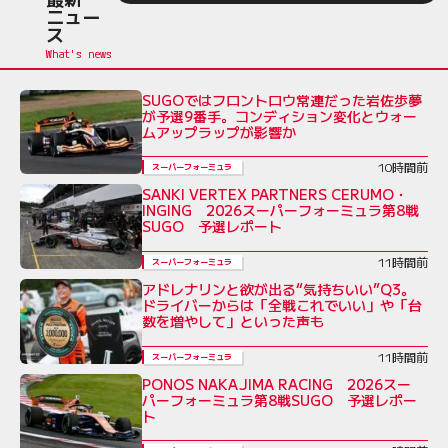
ニュー
ス
SUGOではフロントロウ常連だった岩佐歩夢
が予選9番手。コンディション変化とウォー
ムアップラップが影響か
10時間前
スーパーフォーミュラ
SANKI VERTEX PARTNERS CERUMO・
INGING 2026スーパーフォーミュラ第8戦
SUGO 予選レポート
11時間前
スーパーフォーミュラ
アドレナリンと欲が出る“気持ちいい”Q3。
ドライバーからは「全戦これでいい」や「台
数を増やして」といった声も
11時間前
スーパーフォーミュラ
PONOS NAKAJIMA RACING 2026スー
パーフォーミュラ第8戦SUGO 予選レポー
ト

» WHAT YOU HAVE TO DO
Each line above should be set down exactly as written, with pictures excluded.

» OUTPUT
ニュー
ス
SUGOではフロントロウ常連だった岩佐歩夢
が予選9番手。コンディション変化とウォー
ムアップラップが影響か
10時間前
スーパーフォーミュラ
SANKI VERTEX PARTNERS CERUMO・
INGING 2026スーパーフォーミュラ第8戦
SUGO 予選レポート
11時間前
スーパーフォーミュラ
アドレナリンと欲が出る“気持ちいい”Q3。
ドライバーからは「全戦これでいい」や「台
数を増やして」といった声も
11時間前
スーパーフォーミュラ
PONOS NAKAJIMA RACING 2026スー
パーフォーミュラ第8戦SUGO 予選レポー
ト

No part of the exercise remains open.